Unclassified - Fort Lauderdale, FL

posted about 2 months ago

Full-time
Remote - Fort Lauderdale, FL

About the position

The Provider Operations Coordinator plays a crucial role in ensuring that healthcare providers are accurately set up in the provider information system, which is essential for state reporting, claims payment, and maintaining directories. This position involves a variety of responsibilities that contribute to the smooth operation of the Provider Operations Department. The coordinator will be responsible for managing multiple state deliverables, network reporting, and resolving claims payment issues related to provider setups. In addition to these core responsibilities, the Provider Operations Coordinator will conduct annual after-hours provider surveys as mandated by the agency and the Florida Healthy Kids Corporation. They will also manage and maintain the Customer Relations Management (CRM) pool, ensuring compliance with all relevant regulations from the Agency Health Care Administration, Department of Insurance, and Centers for Medicare and Medicaid Services. The coordinator will assist with out-of-network negotiations and provide exceptional customer service by answering the Provider Hotline and addressing inquiries from providers. The role requires effective communication and collaboration with various departments, including Claims, Care Coordination, Customer Experience, and Utilization Management. The coordinator will assist Provider Operations Representatives and Contract Negotiators in investigating and resolving provider issues, as well as handling all provider-related correspondence, including mail, email, and fax. They will also coordinate the completion of credentialing applications for providers, conduct internal directory audits, and educate providers on policies and procedures related to referrals and claims submission.

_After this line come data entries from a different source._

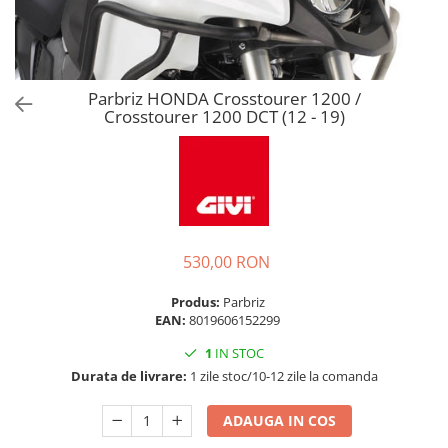
Parbriz HONDA Crosstourer 1200 /
Crosstourer 1200 DCT (12 - 19)
530,00 RON
Produs:
Parbriz
EAN:
8019606152299
1
IN STOC
Durata de livrare:
1 zile stoc/10-12 zile la comanda
ADAUGA IN COS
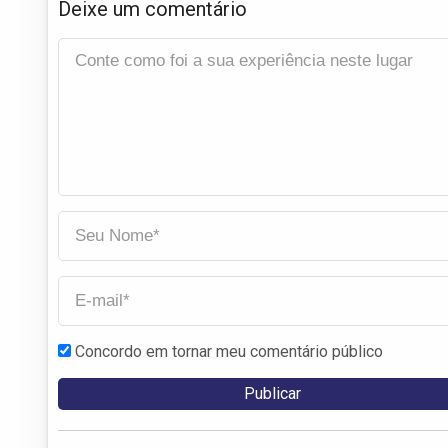
Deixe um comentário
Concordo em tornar meu comentário público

This position may also involve performing other duties as assigned by management.

Responsibilities

  • Ensure providers are accurately set up in the provider information system for state reporting, claims payment, and directories.
  • Conduct annual after-hours provider surveys as mandated by the agency and Florida Healthy Kids Corporation.
  • Manage and maintain the Customer Relations Management (CRM) pool.
  • Abide by compliance requirements for the Agency Health Care Administration, Department of Insurance, and Centers for Medicare and Medicaid Services.
  • Assist with out-of-network negotiations.
  • Answer the Provider Hotline and provide optimal customer service to all callers.
  • Report and maintain history of all telephone encounters and inquiries raised by providers.
  • Act as an inter-departmental liaison for Claims, Care Coordination, Customer Experience, and Utilization Management departments.
  • Assist Provider Operations Representatives and Contract Negotiators with investigation and resolution of provider issues.
  • Receive and process all provider-related mail/email/fax, including address changes and claim reconsiderations.
  • Assist in the coordination of completing the credentialing application for providers.
  • Complete internal directory audits and develop provider notices via fax/email blast.
  • Educate providers regarding policies and procedures related to referrals and claims submission.

Requirements

  • Associate's degree or equivalent experience required.
  • 2-3 years of customer service experience preferred.
  • Provider relations experience preferred.
  • Knowledge of Microsoft Word and Excel is required.
  • Strong verbal and written communication skills.
  • Detail-oriented with the ability to work independently in a fast-changing environment.
  • Excellent time management skills and ability to manage multiple priorities.

Nice-to-haves

  • Experience in healthcare provider relations.
  • Familiarity with compliance regulations in healthcare.

Benefits

  • Work from home 3 days a week and report to the office 2 days a week.